### WORK REQUEST
Find the lines in the entries that follow where the word "برگزار" occurs, and state how many there are, with no other words.

··· SOURCE DATA

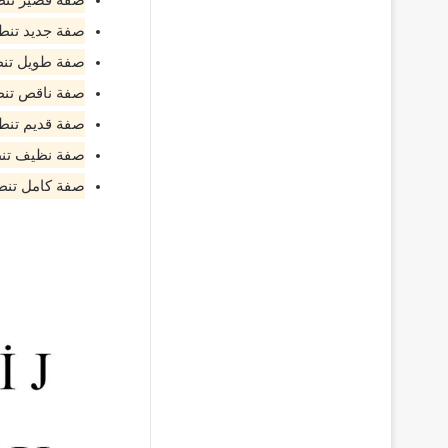
صفة قصير تنطق ق
صفة جديد تنطق ين
صفة طويل تنطق ا
صفة ناقص تنطق ا
صفة قديم تنطق 
صفة نظيف تنطق تَ
صفة كامل تنطق تم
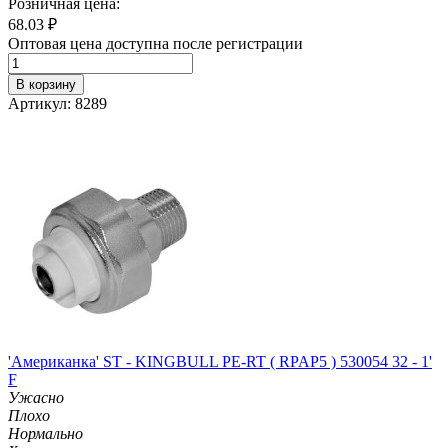
Розничная цена:
68.03
₽
Оптовая цена доступна после регистрации
В корзину
Артикул: 8289
'Американка' ST - KINGBULL PE-RT ( RPAP5 ) 530054 32 - 1'
F
Ужасно
Плохо
Нормально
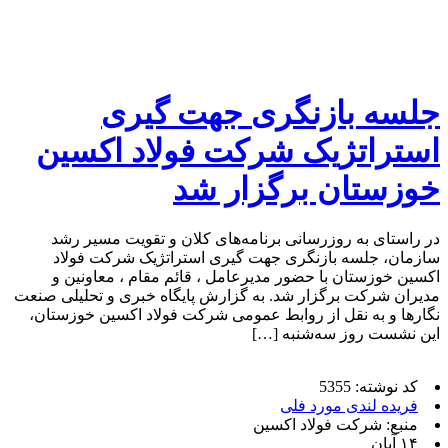
جلسه بازنگری جهت‌ گیری
استراتژیک شرکت فولاد اکسین
خوزستان برگزار شد
در راستای به‌ روزرسانی برنامه‌های کلان و تقویت مسیر رشد
سازمان، جلسه بازنگری جهت‌ گیری استراتژیک شرکت فولاد
اکسین خوزستان با حضور مدیرعامل ، قائم‌ مقام ، معاونین و
مدیران شرکت برگزار شد. به گزارش پایگاه خبری و تحلیلی صنعت
نگارها و به نقل از روابط عمومی شرکت فولاد اکسین خوزستان،
این نشست روز سه‌شنبه […]
کد نوشته: 5355
فریده لندی مورد فلی
منبع: شرکت فولاد اکسین
۱۴ آبان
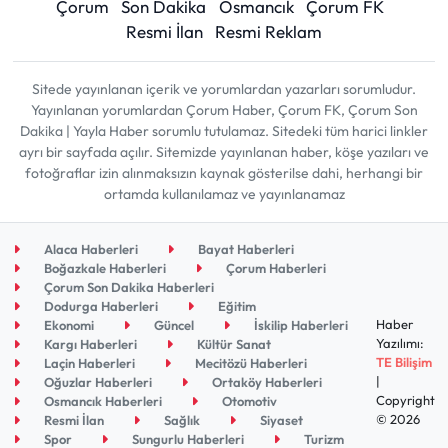
Çorum
Son Dakika
Osmancık
Çorum FK
Resmi İlan
Resmi Reklam
Sitede yayınlanan içerik ve yorumlardan yazarları sorumludur.
Yayınlanan yorumlardan Çorum Haber, Çorum FK, Çorum Son
Dakika | Yayla Haber sorumlu tutulamaz. Sitedeki tüm harici linkler
ayrı bir sayfada açılır. Sitemizde yayınlanan haber, köşe yazıları ve
fotoğraflar izin alınmaksızın kaynak gösterilse dahi, herhangi bir
ortamda kullanılamaz ve yayınlanamaz
Alaca Haberleri
Bayat Haberleri
Boğazkale Haberleri
Çorum Haberleri
Çorum Son Dakika Haberleri
Dodurga Haberleri
Eğitim
Haber
Ekonomi
Güncel
İskilip Haberleri
Yazılımı:
Kargı Haberleri
Kültür Sanat
TE Bilişim
Laçin Haberleri
Mecitözü Haberleri
|
Oğuzlar Haberleri
Ortaköy Haberleri
Copyright
Osmancık Haberleri
Otomotiv
© 2026
Resmi İlan
Sağlık
Siyaset
Spor
Sungurlu Haberleri
Turizm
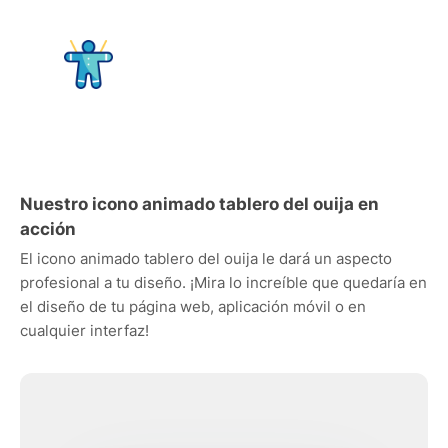
Nuestro icono animado tablero del ouija en
acción
El icono animado tablero del ouija le dará un aspecto
profesional a tu diseño. ¡Mira lo increíble que quedaría en
el diseño de tu página web, aplicación móvil o en
cualquier interfaz!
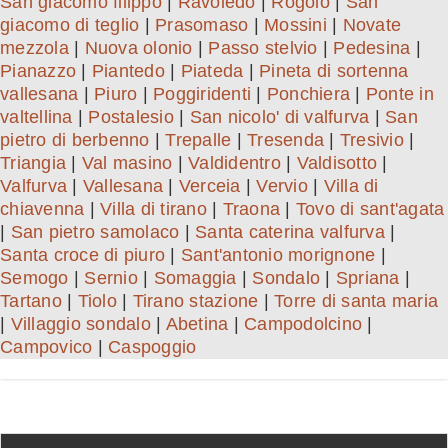
San giacomo filippo
|
Ravoledo
|
Rogolo
|
San
giacomo di teglio
|
Prasomaso
|
Mossini
|
Novate
mezzola
|
Nuova olonio
|
Passo stelvio
|
Pedesina
|
Pianazzo
|
Piantedo
|
Piateda
|
Pineta di sortenna
vallesana
|
Piuro
|
Poggiridenti
|
Ponchiera
|
Ponte in
valtellina
|
Postalesio
|
San nicolo' di valfurva
|
San
pietro di berbenno
|
Trepalle
|
Tresenda
|
Tresivio
|
Triangia
|
Val masino
|
Valdidentro
|
Valdisotto
|
Valfurva
|
Vallesana
|
Verceia
|
Vervio
|
Villa di
chiavenna
|
Villa di tirano
|
Traona
|
Tovo di sant'agata
|
San pietro samolaco
|
Santa caterina valfurva
|
Santa croce di piuro
|
Sant'antonio morignone
|
Semogo
|
Sernio
|
Somaggia
|
Sondalo
|
Spriana
|
Tartano
|
Tiolo
|
Tirano stazione
|
Torre di santa maria
|
Villaggio sondalo
|
Abetina
|
Campodolcino
|
Campovico
|
Caspoggio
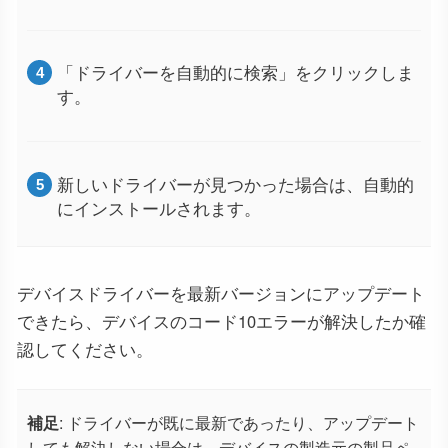
「ドライバーを自動的に検索」をクリックしま
す。
新しいドライバーが見つかった場合は、自動的
にインストールされます。
デバイスドライバーを最新バージョンにアップデート
できたら、デバイスのコード10エラーが解決したか確
認してください。
補足
: ドライバーが既に最新であったり、アップデート
しても解決しない場合は、デバイスの製造元の製品ペ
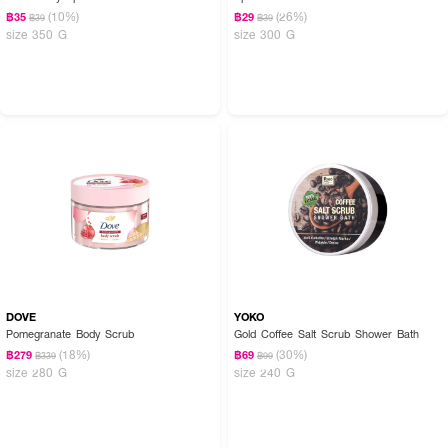
(10%)
(26%)
฿35
฿29
฿39
฿39
size 350 G
size 300 G
DOVE
YOKO
Pomegranate Body Scrub
Gold Coffee Salt Scrub Shower Bath
(18%)
(30%)
฿279
฿69
฿339
฿99
size 280 G
size 240 G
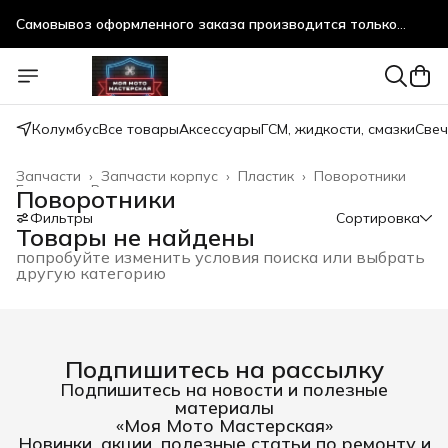
Самовывоз оформленного заказа производится только
после предварительного согласования!
Самовывоз оформленного заказа производится только
после предварительного согласования!
Колумбус
Все товары
Аксессуары
ГСМ, жидкости, смазки
Свеч
Запчасти
›
Запчасти корпус
›
Пластик
›
Поворотники
Главная
›
Все товары
›
Поворотники
Фильтры
Сортировка
Товары не найдены
попробуйте изменить условия поиска или выбрать
другую категорию
Подпишитесь на рассылку
Подпишитесь на новости и полезные
материалы
«Моя Мото Мастерская»
Новинки, акции, полезные статьи по ремонту и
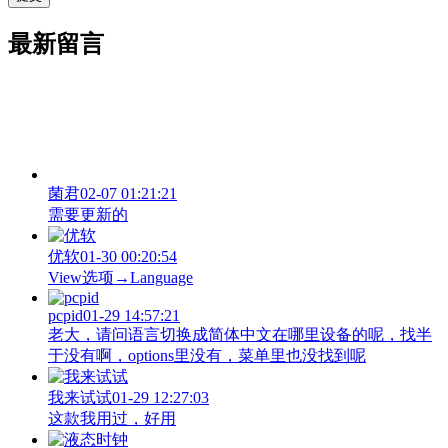
最新留言
菌君
02-07 01:21:21
需要更新的
优软
01-30 00:20:54
View‌选项→Language
pcpid
01-29 14:57:21
老大，请问语言切换成简体中文在哪里设备的呢，找半
于没有啊，options里没有，菜单里也没找到呢
我来试试
01-29 12:27:03
这款我用过，好用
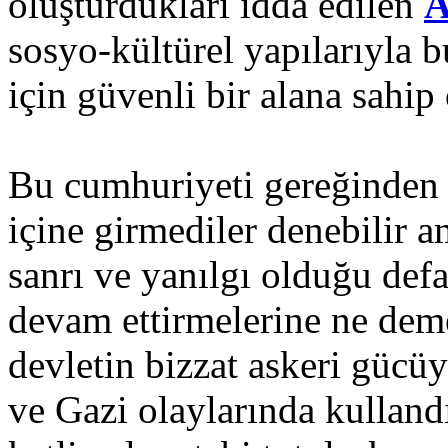
oluşturdukları idda edilen
A
sosyo-kültürel yapılarıyla 
için güvenli bir alana sahip
Bu cumhuriyeti gereğinden f
içine girmediler denebilir 
sanrı ve yanılgı olduğu de
devam ettirmelerine ne deme
devletin bizzat askeri gücü
ve Gazi olaylarında kullandığ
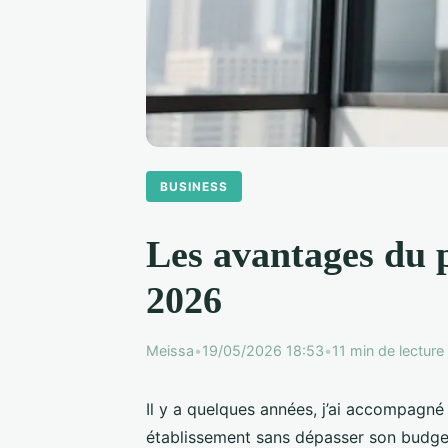
BUSINESS
Les avantages du 
2026
Meissa
•
19/05/2026 18:53
•
11 min de lecture
Il y a quelques années, j’ai accompagné
établissement sans dépasser son budget.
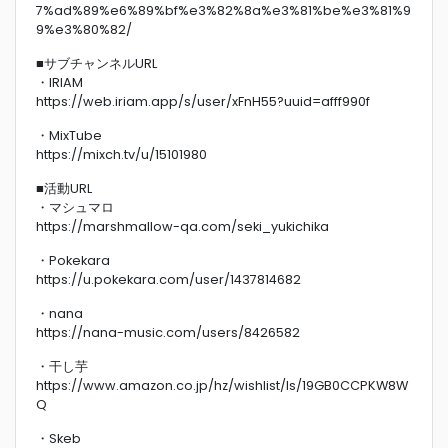
7%ad%89%e6%89%bf%e3%82%8a%e3%81%be%e3%81%9
9%e3%80%82/
■サブチャンネルURL
・IRIAM
https://web.iriam.app/s/user/xFnH55?uuid=afff990f
・MixTube
https://mixch.tv/u/15101980
■活動URL
・マシュマロ
https://marshmallow-qa.com/seki_yukichika
・Pokekara
https://u.pokekara.com/user/1437814682
・nana
https://nana-music.com/users/8426582
・干し芋
https://www.amazon.co.jp/hz/wishlist/ls/19GB0CCPKW8W
Q
・Skeb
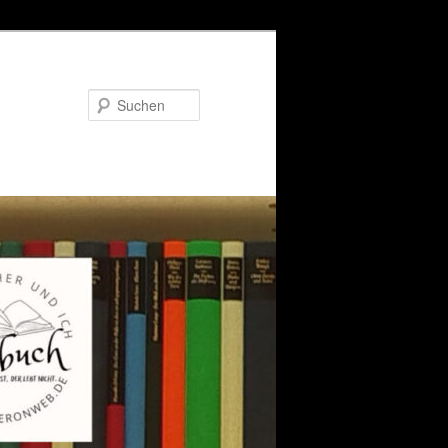
Suchen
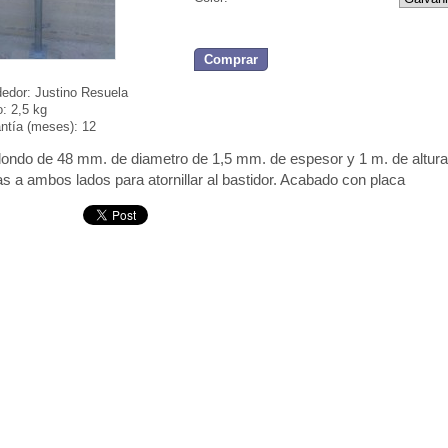
Comprar
edor:
Justino Resuela
o:
2,5 kg
ntía (meses):
12
dondo de 48 mm. de diametro de 1,5 mm. de espesor y 1 m. de altur
las a ambos lados para atornillar al bastidor. Acabado con placa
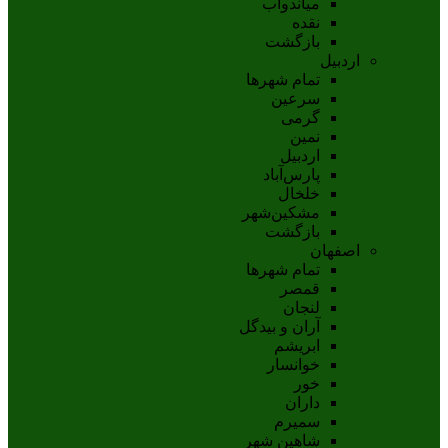
مياندوآب
نقده
بازگشت
اردبیل
تمام شهر‌ها
سرعین
گرمی
نمین
اردبيل
پارس‌آباد
خلخال
مشکين‌شهر
بازگشت
اصفهان
تمام شهر‌ها
قمصر
لنجان
آران و بیدگل
ابریشم
خوانسار
خور
داران
سمیرم
شاهین شهر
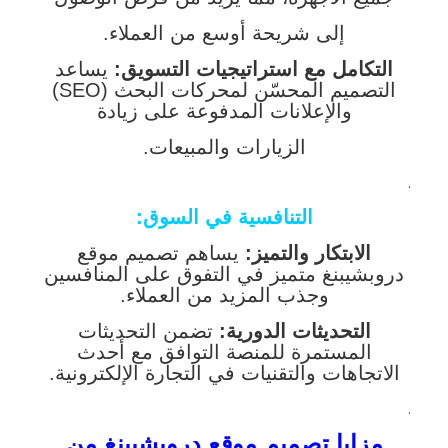
إلى شريحة أوسع من العملاء.
التكامل مع استراتيجيات التسويق:
يساعد
التصميم المحسّن لمحركات البحث (SEO)
والإعلانات المدفوعة على زيادة
الزيارات والمبيعات.
.
التنافسية في السوق:
الابتكار والتميز:
يساهم تصميم موقع
دروبشيبنغ متميز في التفوق على المنافسين
وجذب المزيد من العملاء.
التحديثات الدورية:
تضمن التحديثات
المستمرة للمنصة التوافق مع أحدث
الاتجاهات والتقنيات في التجارة الإلكترونية.
.
مزايا تصميم موقع دروبشيبنغ من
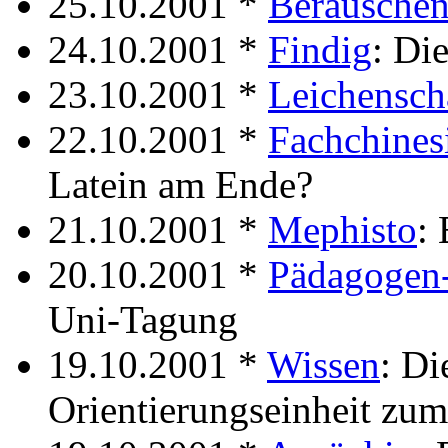
25.10.2001 *
Berausche
24.10.2001 *
Findig
: Di
23.10.2001 *
Leichensch
22.10.2001 *
Fachchines
Latein am Ende?
21.10.2001 *
Mephisto
: 
20.10.2001 *
Pädagogen
Uni-Tagung
19.10.2001 *
Wissen
: D
Orientierungseinheit zu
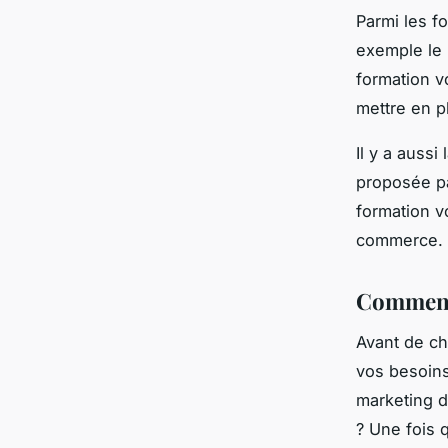
Parmi les f
exemple le
formation 
mettre en p
Il y a aussi
proposée pa
formation v
commerce.
Comment 
Avant de ch
vos besoins
marketing d
? Une fois 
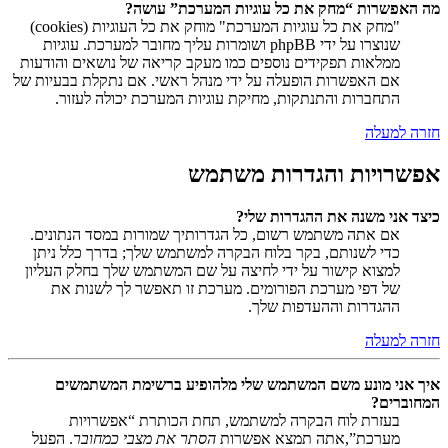
מה האפשרות “מחק את כל עוגיות המערכת” עושה?
"מחק את כל עוגיות המערכת" מוחק את כל העוגיות (cookies)
שנוצרו על ידי phpBB ושומרות עליך מחובר למערכת. עוגיות
ממלאות תפקידים נוספים כמו מעקב קריאה של נושאים והודעות
אם האפשרות הופעלה על ידי מנהל ראשי. אם נתקלת בבעיות של
התחברות והתנתקות, מחיקת עוגיות המערכת יכולה לעזור.
חזרה למעלה
אפשרויות והגדרות משתמש
כיצד אני משנה את ההגדרות שלי?
אם אתה משתמש רשום, כל הגדרותיך שמורות במסד הנתונים.
כדי לשנותם, בקר בלוח הבקרה למשתמש שלך; בדרך כלל ניתן
למצוא קישור על ידי לחיצה על שם המשתמש שלך בחלק העליון
של דפי מערכת הפורומים. מערכת זו תאפשר לך לשנות את
ההגדרות וההעדפות שלך.
חזרה למעלה
איך אני מונע משם המשתמש שלי מלהופיע ברשימת המשתמשים
המחוברים?
בעזרת לוח הבקרה למשתמש, תחת הכותרת “אפשרויות
מערכת”,אתה תמצא אפשרות
הסתר את מצבי כמחובר
. הפעל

······

### ANSWER TO THE PROBLEM
2